Prompt
Leaving out the pictures, output each record exactly as it stands.

'''

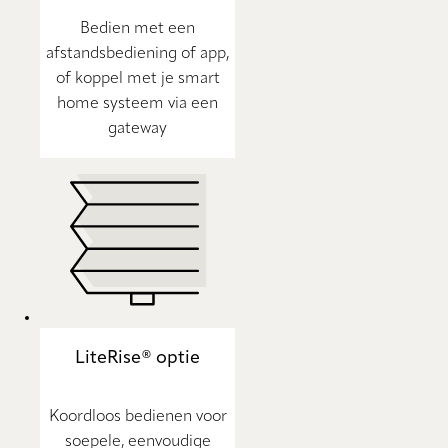
Bedien met een
afstandsbediening of app,
of koppel met je smart
home systeem via een
gateway
LiteRise® optie
Koordloos bedienen voor
soepele, eenvoudige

'''

Task answer
Bedien met een
afstandsbediening of app,
of koppel met je smart
home systeem via een
gateway
LiteRise® optie
Koordloos bedienen voor
soepele, eenvoudige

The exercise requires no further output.